Maddah Reza, Ghanbari Fahimeh, Veisi Maziyar, Koosehlar Eman, Shadpirouz Marzieh, Basharat Zarrin, Hejrati Alireza, Amiri Bahareh Shateri, Hejrati Lina
Department of Bioprocess Engineering, Institute of Industrial and Environmental Biotechnology, National Institute of Genetic Engineering and Biotechnology, Tehran, Iran.
Applied Physiology Research Center, Isfahan University of Medical, Isfahan, Iran.
Adv Biomed Res. 2024 Jul 29;13:44. doi: 10.4103/abr.abr_355_23. eCollection 2024.
Urinary tract infections (UTIs) are a widespread health concern with high recurrence rates and substantial economic impact, and they can increase the prevalence of antibiotic resistance. This study employed an integrated bioinformatics approach to identify key genes associated with UTI development, offering potential targets for interventions.
For this study, the microarray dataset GSE124917 from the Gene Expression Omnibus (GEO) database was selected and reanalyzed. The differentially expressed genes (DEGs) between UTIs and healthy samples were identified using the LIMMA package in R software. In this section, Enrichr database was utilized to perform functional enrichment analysis of DEGs. Subsequently, the protein-protein interaction (PPI) network of the DEGs was constructed and visualized through Cytoscape, utilizing the STRING online database. The identification of hub genes was performed using Cytoscape's cytoHubba plug-in employing various methods. Receiver operating characteristic (ROC) analysis was performed to assess the diagnostic accuracy of hub genes.
Among the outcomes of the Kyoto Encyclopedia of Genes and Genomes (KEGG) pathway analysis, the tumor necrosis factor (TNF) signaling pathway was identified as one of the notable pathways. The PPI network of the DEGs was successfully established and visualized in Cytoscape with the aid of the STRING online database. Using cytoHubba with different methods, we identified seven hub genes (STAT1, IL6, IFIT1, IFIT3, IFIH1, MX1, and IRF7). Based on the ROC analysis, all hub genes showed high diagnostic value.

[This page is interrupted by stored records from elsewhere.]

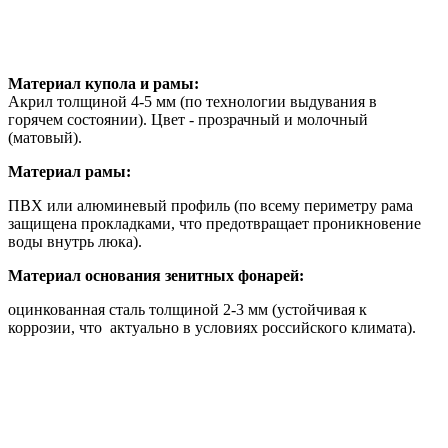
Материал купола и рамы:
Акрил толщиной 4-5 мм (по технологии выдувания в
горячем состоянии). Цвет - прозрачный и молочный
(матовый).
Материал рамы:
ПВХ или алюминевый профиль (по всему периметру рама
защищена прокладками, что предотвращает проникновение
воды внутрь люка).
Материал основания зенитных фонарей:
оцинкованная сталь толщиной 2-3 мм (устойчивая к
коррозии, что актуально в условиях российского климата).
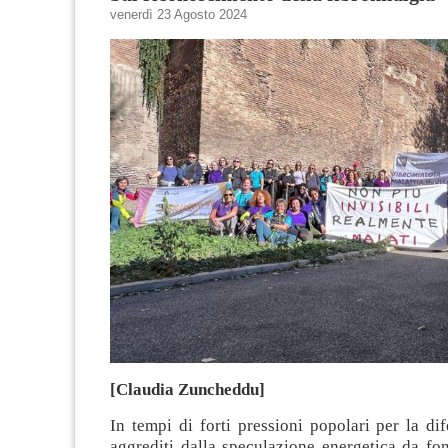
venerdì 23 Agosto 2024
[Claudia Zuncheddu]
In tempi di forti pressioni popolari per la dife
aggrediti dalla speculazione energetica da fon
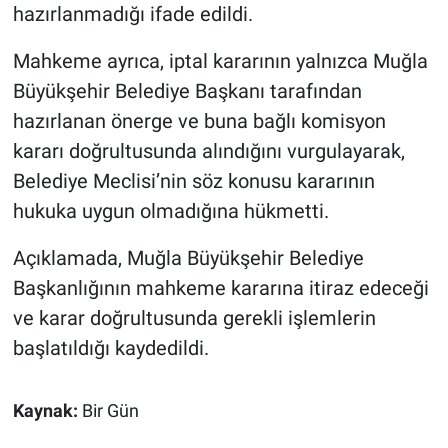
hazırlanmadığı ifade edildi.
Mahkeme ayrıca, iptal kararının yalnızca Muğla
Büyükşehir Belediye Başkanı tarafından
hazırlanan önerge ve buna bağlı komisyon
kararı doğrultusunda alındığını vurgulayarak,
Belediye Meclisi’nin söz konusu kararının
hukuka uygun olmadığına hükmetti.
Açıklamada, Muğla Büyükşehir Belediye
Başkanlığının mahkeme kararına itiraz edeceği
ve karar doğrultusunda gerekli işlemlerin
başlatıldığı kaydedildi.
Kaynak:
Bir Gün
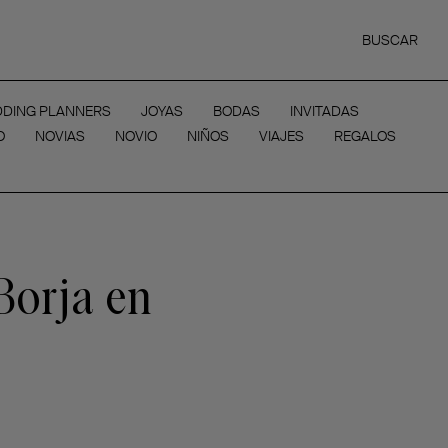
BUSCAR
DING PLANNERS
JOYAS
BODAS
INVITADAS
O
NOVIAS
NOVIO
NIÑOS
VIAJES
REGALOS
Borja en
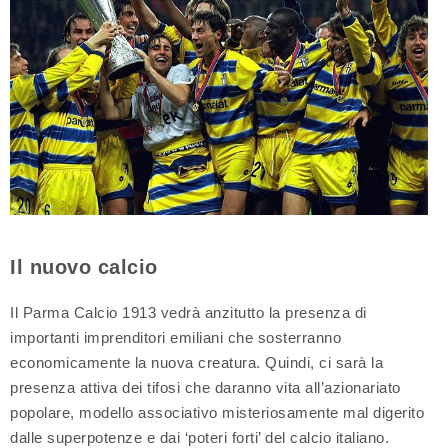
Il nuovo calcio
Il Parma Calcio 1913 vedrà anzitutto la presenza di
importanti imprenditori emiliani che sosterranno
economicamente la nuova creatura. Quindi, ci sarà la
presenza attiva dei tifosi che daranno vita all’azionariato
popolare, modello associativo misteriosamente mal digerito
dalle superpotenze e dai ‘poteri forti’ del calcio italiano.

These findings provide a valuable baseline for future research aimed at unraveling the intricate molecular mechanisms behind UTI.
尿路感染(UTIs)是一个广泛存在的健康问题,复发率高且具有重大经济影响,还会增加抗生素耐药性的发生率。本研究采用综合生物信息学方法来识别与尿路感染发展相关的关键基因,为干预措施提供潜在靶点。

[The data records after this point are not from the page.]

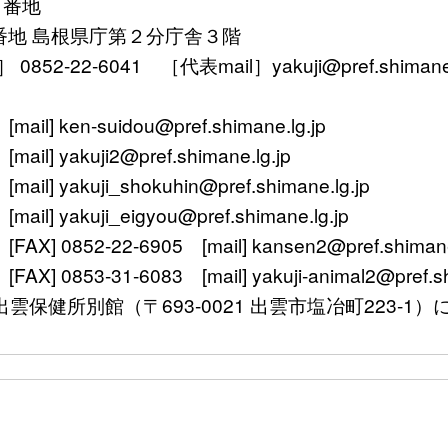
１番地
番地 島根県庁第２分庁舎３階
52-22-6041 ［代表mail］yakuji@pref.shimane.l
ken-suidou@pref.shimane.lg.jp
yakuji2@pref.shimane.lg.jp
 yakuji_shokuhin@pref.shimane.lg.jp
 yakuji_eigyou@pref.shimane.lg.jp
 0852-22-6905 [mail] kansen2@pref.shimane.
0853-31-6083 [mail] yakuji-animal2@pref.shi
〒693-0021 出雲市塩冶町223-1）に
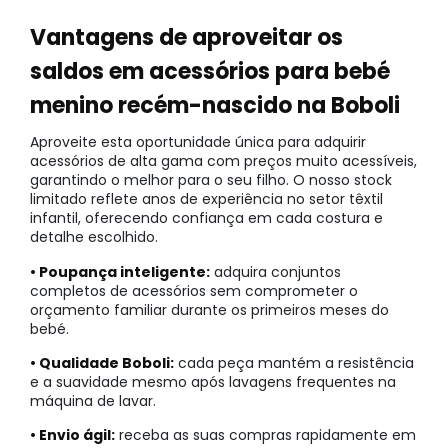
Vantagens de aproveitar os
saldos em acessórios para bebé
menino recém-nascido na Boboli
Aproveite esta oportunidade única para adquirir
acessórios de alta gama com preços muito acessíveis,
garantindo o melhor para o seu filho. O nosso stock
limitado reflete anos de experiência no setor têxtil
infantil, oferecendo confiança em cada costura e
detalhe escolhido.
• Poupança inteligente:
adquira conjuntos
completos de acessórios sem comprometer o
orçamento familiar durante os primeiros meses do
bebé.
• Qualidade Boboli:
cada peça mantém a resistência
e a suavidade mesmo após lavagens frequentes na
máquina de lavar.
• Envio ágil:
receba as suas compras rapidamente em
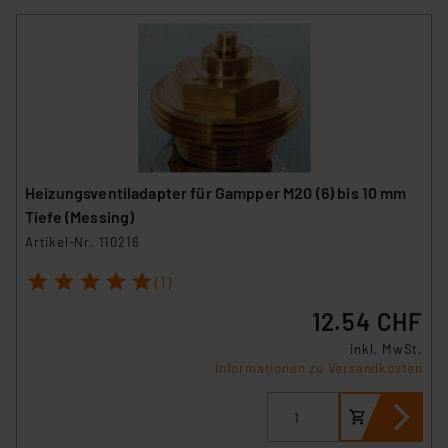
Heizungsventiladapter für Gampper M20 (6) bis 10 mm
Tiefe (Messing)
Artikel-Nr. 110216
1
2
3
4
5
(1)
12.54 CHF
inkl. MwSt.
Informationen zu Versandkosten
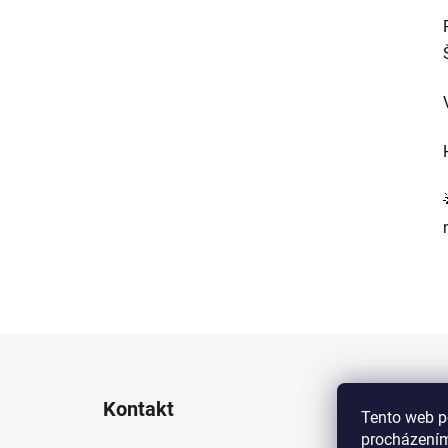
Z
á
Kontakt
p
Tento web p
procházením
a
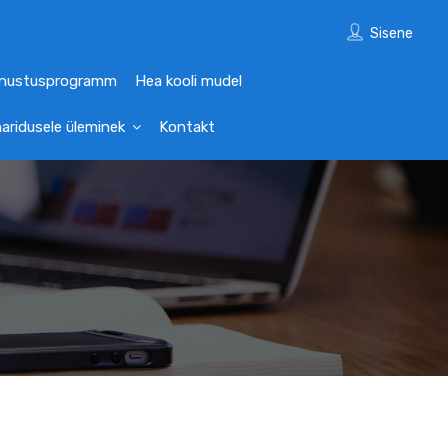
Sisene
nustusprogramm
Hea kooli mudel
haridusele üleminek
Kontakt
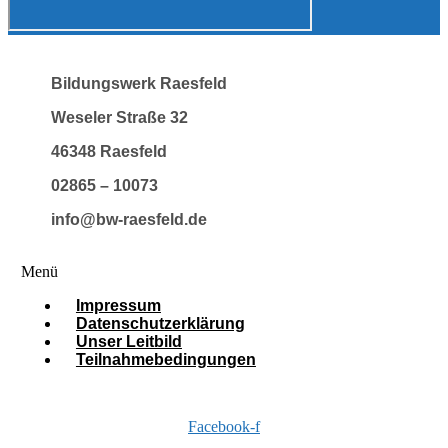
Bildungswerk Raesfeld
Weseler Straße 32
46348 Raesfeld
02865 – 10073
info@bw-raesfeld.de
Menü
Impressum
Datenschutzerklärung
Unser Leitbild
Teilnahmebedingungen
Facebook-f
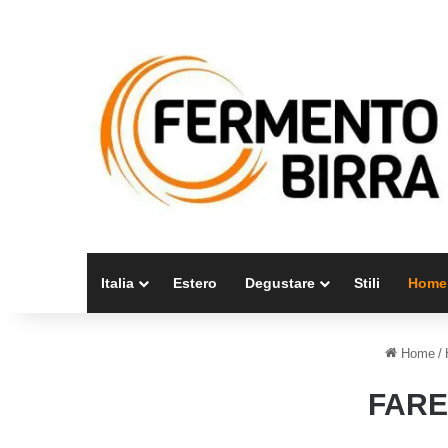
Italia
Estero
Degustare
Stili
Home
Home
/
FARE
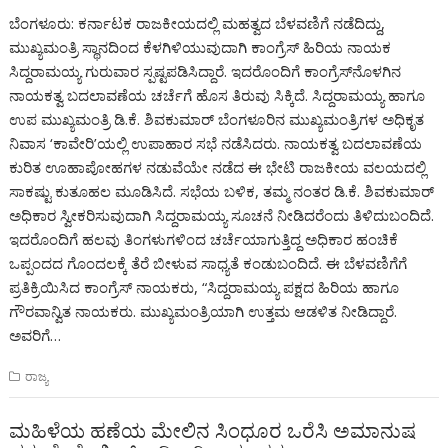
ಬೆಂಗಳೂರು: ಕರ್ನಾಟಕ ರಾಜಕೀಯದಲ್ಲಿ ಮಹತ್ವದ ಬೆಳವಣಿಗೆ ನಡೆದಿದ್ದು,
ಮುಖ್ಯಮಂತ್ರಿ ಸ್ಥಾನದಿಂದ ಕೆಳಗಿಳಿಯುವುದಾಗಿ ಕಾಂಗ್ರೆಸ್ ಹಿರಿಯ ನಾಯಕ
ಸಿದ್ದರಾಮಯ್ಯ ಗುರುವಾರ ಸ್ಪಷ್ಟಪಡಿಸಿದ್ದಾರೆ. ಇದರೊಂದಿಗೆ ಕಾಂಗ್ರೆಸ್‌ನೊಳಗಿನ
ನಾಯಕತ್ವ ಬದಲಾವಣೆಯ ಚರ್ಚೆಗೆ ಹೊಸ ತಿರುವು ಸಿಕ್ಕಿದೆ. ಸಿದ್ದರಾಮಯ್ಯ ಹಾಗೂ
ಉಪ ಮುಖ್ಯಮಂತ್ರಿ ಡಿ.ಕೆ. ಶಿವಕುಮಾರ್ ಬೆಂಗಳೂರಿನ ಮುಖ್ಯಮಂತ್ರಿಗಳ ಅಧಿಕೃತ
ನಿವಾಸ ‘ಕಾವೇರಿ’ಯಲ್ಲಿ ಉಪಾಹಾರ ಸಭೆ ನಡೆಸಿದರು. ನಾಯಕತ್ವ ಬದಲಾವಣೆಯ
ಕುರಿತ ಊಹಾಪೋಹಗಳ ನಡುವೆಯೇ ನಡೆದ ಈ ಭೇಟಿ ರಾಜಕೀಯ ವಲಯದಲ್ಲಿ
ಸಾಕಷ್ಟು ಕುತೂಹಲ ಮೂಡಿಸಿದೆ. ಸಭೆಯ ಬಳಿಕ, ತಮ್ಮ ನಂತರ ಡಿ.ಕೆ. ಶಿವಕುಮಾರ್
ಅಧಿಕಾರ ಸ್ವೀಕರಿಸುವುದಾಗಿ ಸಿದ್ದರಾಮಯ್ಯ ಸೂಚನೆ ನೀಡಿದರೆಂದು ತಿಳಿದುಬಂದಿದೆ.
ಇದರೊಂದಿಗೆ ಹಲವು ತಿಂಗಳುಗಳಿಂದ ಚರ್ಚೆಯಾಗುತ್ತಿದ್ದ ಅಧಿಕಾರ ಹಂಚಿಕೆ
ಒಪ್ಪಂದದ ಗೊಂದಲಕ್ಕೆ ತೆರೆ ಬೀಳುವ ಸಾಧ್ಯತೆ ಕಂಡುಬಂದಿದೆ. ಈ ಬೆಳವಣಿಗೆಗೆ
ಪ್ರತಿಕ್ರಿಯಿಸಿದ ಕಾಂಗ್ರೆಸ್ ನಾಯಕರು, “ಸಿದ್ದರಾಮಯ್ಯ ಪಕ್ಷದ ಹಿರಿಯ ಹಾಗೂ
ಗೌರವಾನ್ವಿತ ನಾಯಕರು. ಮುಖ್ಯಮಂತ್ರಿಯಾಗಿ ಉತ್ತಮ ಆಡಳಿತ ನೀಡಿದ್ದಾರೆ.
ಅವರಿಗೆ…
ರಾಜ್ಯ
ಮಹಿಳೆಯ ಹಣೆಯ ಮೇಲಿನ ಸಿಂಧೂರ ಒರೆಸಿ ಅಮಾನುಷ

在本研究中,从基因表达综合数据库(GEO)中选择并重新分析了微阵列数据集GSE124917。使用R软件中的LIMMA软件包识别尿路感染样本与健康样本之间的差异表达基因(DEGs)。在本节中,利用Enrichr数据库对DEGs进行功能富集分析。随后,利用STRING在线数据库构建DEGs的蛋白质-蛋白质相互作用(PPI)网络,并通过Cytoscape进行可视化。使用Cytoscape的cytoHubba插件采用多种方法进行枢纽基因的识别。进行受试者工作特征(ROC)分析以评估枢纽基因的诊断准确性。
在京都基因与基因组百科全书(KEGG)通路分析的结果中,肿瘤坏死因子(TNF)信号通路被确定为显著通路之一。借助STRING在线数据库,成功在Cytoscape中建立并可视化了DEGs的PPI网络。使用不同方法的cytoHubba,我们识别出七个枢纽基因(STAT1、IL6、IFIT1、IFIT3、IFI1H1、MX1和IRF7)。基于ROC分析,所有枢纽基因均显示出较高的诊断价值。
这些发现为未来旨在揭示尿路感染背后复杂分子机制的研究提供了有价值的基线。